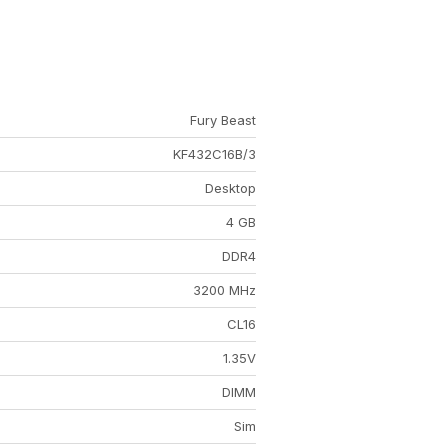
Fury Beast
KF432C16B/3
Desktop
4 GB
DDR4
3200 MHz
CL16
1.35V
DIMM
Sim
-=-=-
Exercise directions » The answer must be a word-for-word copy of all the entries, containing no pictures.

Response below »
Fury Beast
KF432C16B/3
Desktop
4 GB
DDR4
3200 MHz
CL16
1.35V
DIMM
Sim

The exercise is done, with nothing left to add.